The far-right, then, is the ‘sustain’, the middle one ‘sostenuto’ that only sustains notes from ‘middle C’ and lower. Additionally, it only sustains the notes you are playing when the pedal is depressed. The pedal on the far left is the ‘Soft Pedal’ or properly named, the ‘Una Corda’ pedal. This pedal engages a mechanical process that means that the hammers will not strike all the strings for each note but usually only ‘one’ (Una) making the tone of the instrument noticeably quieter and subtler.
When the word ‘Ped’ is written underneath a section of piano music, the pianist depresses the ‘sustain’ pedal. The effect is to allow the pitches played to continue longer than they would normally without the pedal being used as the ‘dampers’ are released from the strings as long as the pedal is held down. When the composer wishes the player to release the pedal a little symbol (see below), is written underneath the staves. An alternative method of notation is also sometimes just the letter ‘P’ to indicate the use of the pedal with a line showing how long the pedal should be held down for; ending in a small arrow shape to show the lifting of the pedal.

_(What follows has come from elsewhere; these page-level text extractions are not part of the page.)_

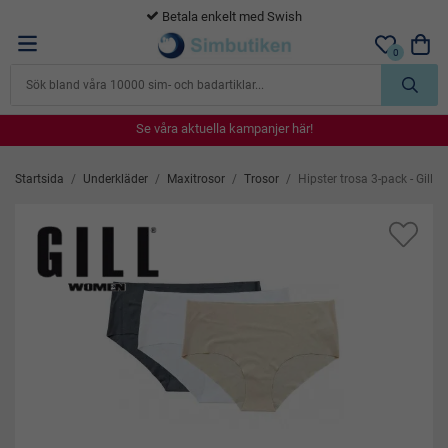
365 dagars öppet köp
0
Se våra aktuella kampanjer här!
Se våra aktuella kampanjer här!
Se våra aktuella kampanjer här!
Se våra aktuella kampanjer här!
Se våra aktuella kampanjer här!
Startsida
/
Underkläder
/
Maxitrosor
/
Trosor
/
Hipster trosa 3-pack - Gill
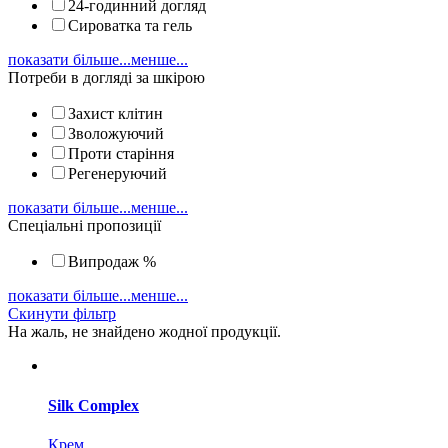
24-годинний догляд
Сироватка та гель
показати більше...
менше...
Потреби в догляді за шкірою
Захист клітин
Зволожуючий
Проти старіння
Регенеруючий
показати більше...
менше...
Спеціальні пропозиції
Випродаж %
показати більше...
менше...
Скинути фільтр
На жаль, не знайдено жодної продукції.
Silk Complex
Крем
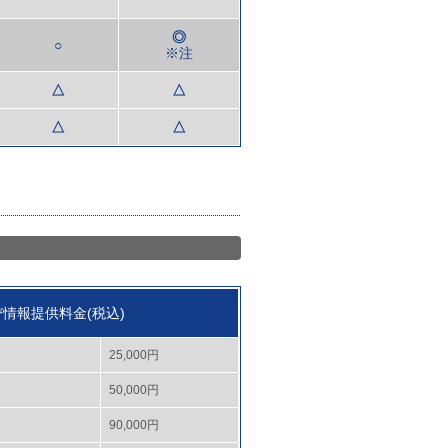
◎
○
※注
△
△
△
△
情報提供料金(税込)
25,000円
50,000円
90,000円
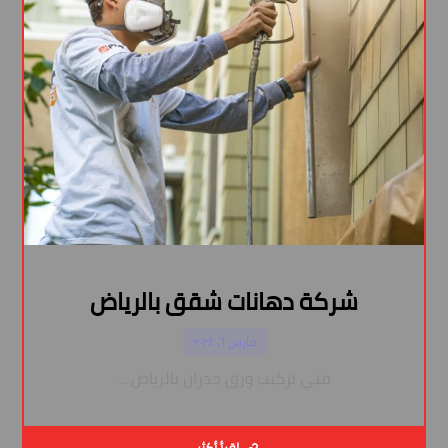
شركة دهانات شقق بالرياض
مارس ٦, ٢٠٢٤
فني تركيب ورق جدران بالرياض ...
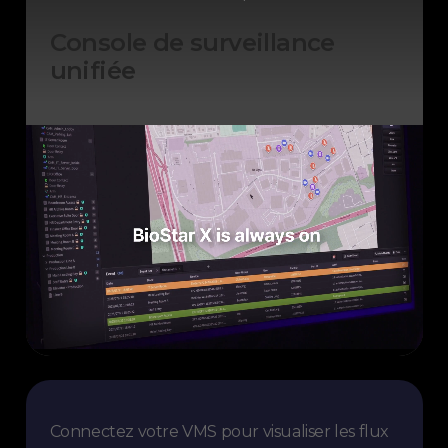
Console de surveillance
unifiée
Connectez votre VMS pour visualiser les flux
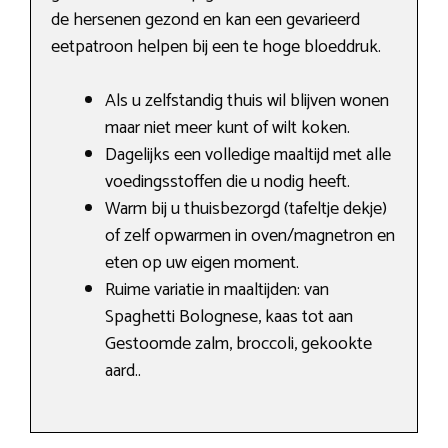
de hersenen gezond en kan een gevarieerd
eetpatroon helpen bij een te hoge bloeddruk.
Als u zelfstandig thuis wil blijven wonen
maar niet meer kunt of wilt koken.
Dagelijks een volledige maaltijd met alle
voedingsstoffen die u nodig heeft.
Warm bij u thuisbezorgd (tafeltje dekje)
of zelf opwarmen in oven/magnetron en
eten op uw eigen moment.
Ruime variatie in maaltijden: van
Spaghetti Bolognese, kaas tot aan
Gestoomde zalm, broccoli, gekookte
aard..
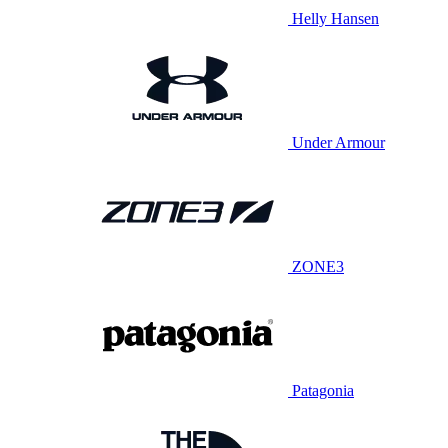
Helly Hansen
Under Armour
ZONE3
Patagonia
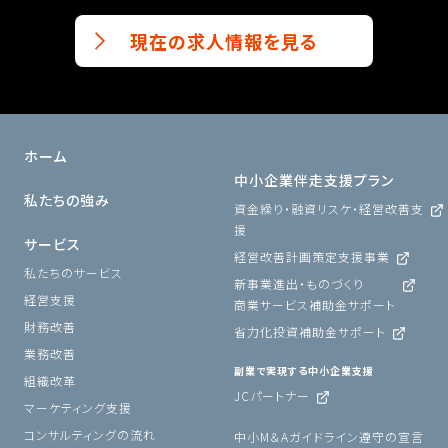
現在の求人情報を見る
ホーム
中小企業伴走支援プラン
私たちの強み
資金繰り・融資リスケ・経営改善支
援
サービス
経営改善計画策定支援事業
私たちのサービス
新事業進出・ものづくり
経営支援
商業サービス補助金サポート
財務改善
省力化投資補助金サポート
業務改善
副業で実現する中小企業支援
組織改革
JCパートナー
マーケティング支援
コンサルティングの流れ
中小M＆Aガイドライン遵守の宣言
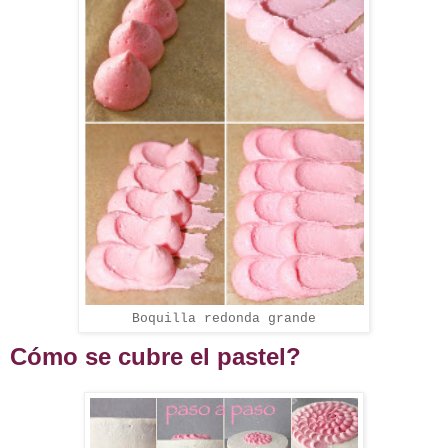
Boquilla redonda grande
Cómo se cubre el pastel?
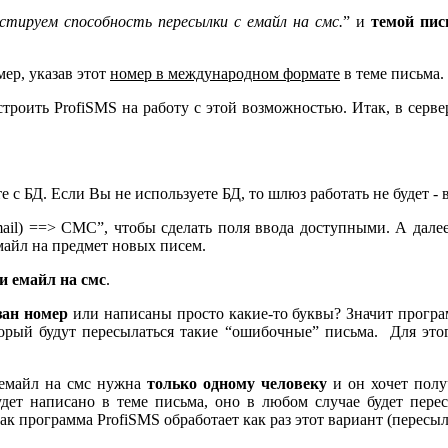
стируем способность пересылки с емайл на смс.
” и
темой пис
ер, указав этот
номер в международном формате
в теме письма.
строить ProfiSMS на работу с этой возможностью. Итак, в серв
е с БД. Если Вы не используете БД, то шлюз работать не будет -
mail) ==> СМС”, чтобы сделать поля ввода доступными. А дале
емайл на предмет новых писем.
и емайл на смс
.
зан номер
или написаны просто какие-то буквы? Значит программ
торый будут пересылаться такие “ошибочные” письма. Для эт
 емайл на смс нужна
только одному человеку
и он хочет получ
дет написано в теме письма, оно в любом случае будет пере
 программа ProfiSMS обработает как раз этот вариант (пересыла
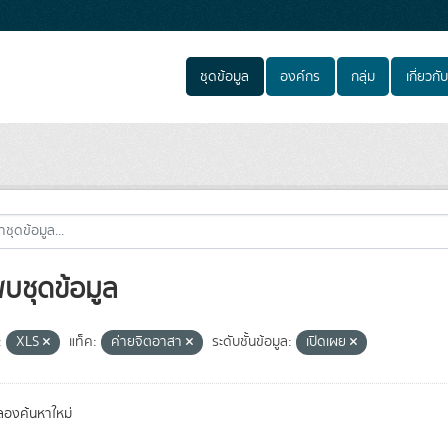
ชุดข้อมูล
องค์กร
กลุ่ม
เกี่ยวกับ
พบชุดข้อมูล
:
XLS
แท็ค:
ค่ายจิตอาสา
ระดับชั้นข้อมูล:
เปิดเผย
องค้นหาใหม่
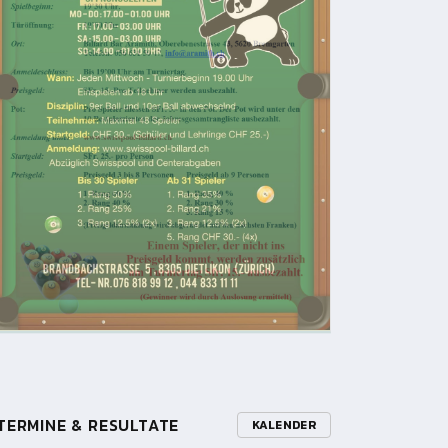
TERMINE & RESULTATE
KALENDER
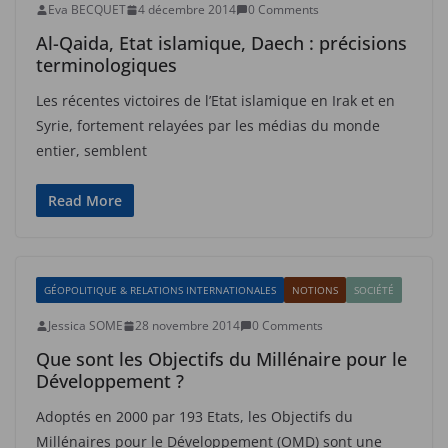
Eva BECQUET
4 décembre 2014
0 Comments
Al-Qaida, Etat islamique, Daech : précisions
terminologiques
Les récentes victoires de l’Etat islamique en Irak et en
Syrie, fortement relayées par les médias du monde
entier, semblent
Read More
GÉOPOLITIQUE & RELATIONS INTERNATIONALES
NOTIONS
SOCIÉTÉ
Jessica SOME
28 novembre 2014
0 Comments
Que sont les Objectifs du Millénaire pour le
Développement ?
Adoptés en 2000 par 193 Etats, les Objectifs du
Millénaires pour le Développement (OMD) sont une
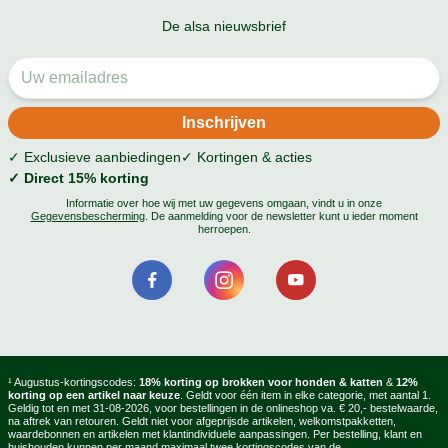
De alsa nieuwsbrief
✓ Exclusieve aanbiedingen
✓ Kortingen & acties
✓ Direct 15% korting
Informatie over hoe wij met uw gegevens omgaan, vindt u in onze
Gegevensbescherming
. De aanmelding voor de newsletter kunt u ieder moment
herroepen.
¹ Augustus-kortingscodes:
18% korting op brokken voor honden & katten
&
12%
korting op een artikel naar keuze
. Geldt voor één item in elke categorie, met aantal 1.
Geldig tot en met 31-08-2026, voor bestellingen in de onlineshop va. € 20,- bestelwaarde,
na aftrek van retouren. Geldt niet voor afgeprijsde artikelen, welkomstpakketten,
waardebonnen en artikelen met klantindividuele aanpassingen. Per bestelling, klant en
huishouden kunnen per maand maximaal twee kortingscodes van de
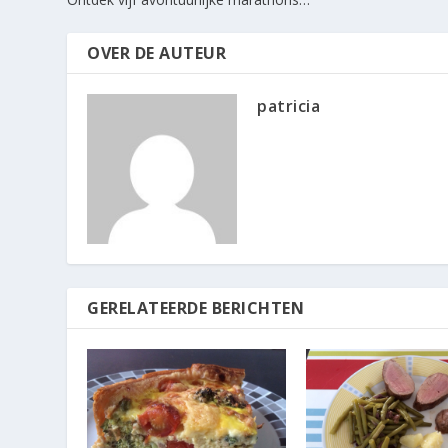
OVER DE AUTEUR
patricia
GERELATEERDE BERICHTEN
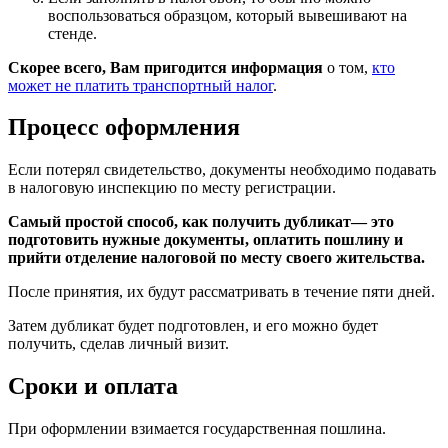
воспользоваться образцом, который вывешивают на
стенде.
Скорее всего, Вам пригодится информация
о том,
кто
может не платить транспортный налог
.
Процесс оформления
Если потерял свидетельство, документы необходимо подавать
в налоговую инспекцию по месту регистрации.
Самый простой способ, как получить дубликат— это
подготовить нужные документы, оплатить пошлину и
прийти отделение налоговой по месту своего жительства.
После принятия, их будут рассматривать в течение пяти дней.
Затем дубликат будет подготовлен, и его можно будет
получить, сделав личный визит.
Сроки и оплата
При оформлении взимается государственная пошлина.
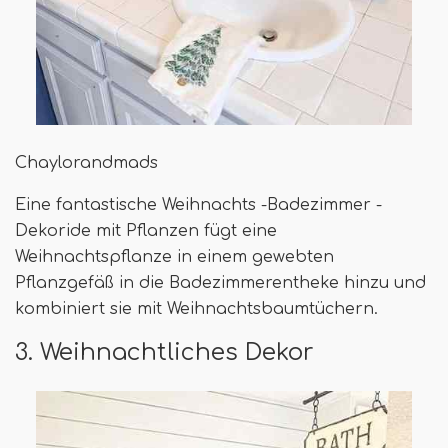
Chaylorandmads
Eine fantastische Weihnachts -Badezimmer -
Dekoride mit Pflanzen fügt eine
Weihnachtspflanze in einem gewebten
Pflanzgefäß in die Badezimmerentheke hinzu und
kombiniert sie mit Weihnachtsbaumtüchern.
3. Weihnachtliches Dekor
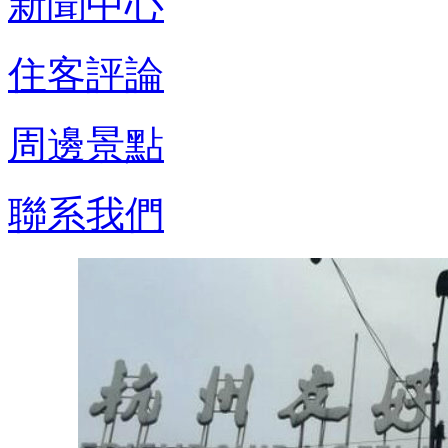
新聞中心
住客評論
周邊景點
聯系我們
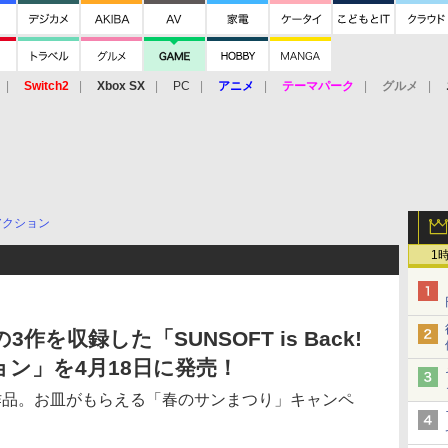
Switch2
Xbox SX
PC
アニメ
テーマパーク
グルメ
 Vita
3DS
アーケード
VR
アクション
1
作を収録した「SUNSOFT is Back!
ン」を4月18日に発売！
作品。お皿がもらえる「春のサンまつり」キャンペ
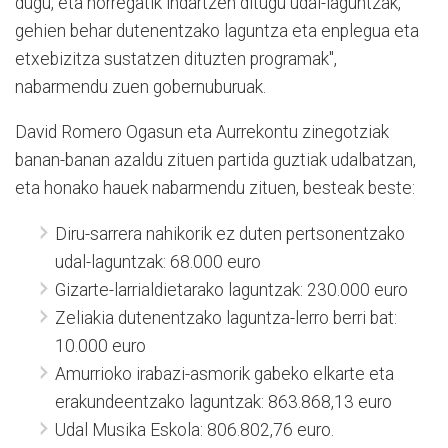
dugu, eta horregatik indartzen ditugu udal-laguntzak,
gehien behar dutenentzako laguntza eta enplegua eta
etxebizitza sustatzen dituzten programak",
nabarmendu zuen gobernuburuak.
David Romero Ogasun eta Aurrekontu zinegotziak
banan-banan azaldu zituen partida guztiak udalbatzan,
eta honako hauek nabarmendu zituen, besteak beste:
Diru-sarrera nahikorik ez duten pertsonentzako
udal-laguntzak: 68.000 euro
Gizarte-larrialdietarako laguntzak: 230.000 euro
Zeliakia dutenentzako laguntza-lerro berri bat:
10.000 euro
Amurrioko irabazi-asmorik gabeko elkarte eta
erakundeentzako laguntzak: 863.868,13 euro
Udal Musika Eskola: 806.802,76 euro.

If you are playing a piece of piano music you will likely see these pedal markings or indications. They are less common in the works of earlier composers like Mozart and Haydn as the piano was still undergoing enormous changes and it is highly probable that the sustain pedal was not on the pianos they would have used until later in the century. As we move into the Romantic Period, then the pedal marking becomes more of a feature just as the physical pedal was on the instrument itself. Composers included these specific instructions as to how this pedal was used could dramatically alter how their composition would sound and control of this was and still is vitally important.
If you have in your collection of scores, some older versions of piano music, you may well come across this ‘Ped’ marking alongside other curious markings that at first glance may make no sense at all. Today, many of these fonts are not used for the reasons of clarity which is a nostalgic sense is a little sad if perhaps more efficient for the modern pianist.